The Rivers State Commissioner for Information, Joe Johnson, says his principal, Governor Siminalayi Fubara didn’t sign a “peace agreement” with his predecessor, Nyesom Wike, under duress at the Presidential Villa on Monday.
Johnson made this known on Wednesday during a live appearance on a television programme.
“I was in that meeting and the governor did not negotiate from the place of weakness.
“There was no pressure from anywhere; when people disagree, they come to the round table and settle,” he said.
“There is nothing to doubt it (the agreement), we have gone beyond the issue as to who signed, and who didn’t sign,” Johnson added when asked whether the governor signed the peace agreement.
Rivers State has been a theatre of the absurd in the last three months with the state House of Assembly serving as the “boxing ring”. The rift between Fubara and Wike, split lawmakers in the House with 27 of them decamping from the Peoples Democratic Party (PDP) to the ruling All Progressives Congress (APC), a party in whose central government Wike currently serves as minister.

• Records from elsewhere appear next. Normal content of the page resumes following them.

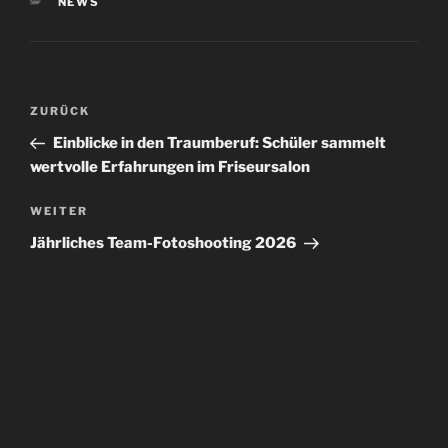
KATEGORIEN
NEWS
Beitragsnavigation
Vorheriger
ZURÜCK
Beitrag
Einblicke in den Traumberuf: Schüler sammelt
wertvolle Erfahrungen im Friseursalon
Nächster
WEITER
Beitrag
Jährliches Team-Fotoshooting 2026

The feud also saw the emergence of parallel sittings, an impeachment plot against the governor, the demolition of the Assembly complex, and a gale of resignations of pro-Wike commissioners in Fubara’s cabinet.
The President had on Monday met with Fubara and Wike at the Aso Villa in Abuja.
After Monday’s meeting, the President directed that the warring parties withdraw all matters instituted in the courts by Fubara, and his team, and that the leadership of Martin Amaewhule in the Rivers State House of Assembly be recognised, and not that of Edison Ehie.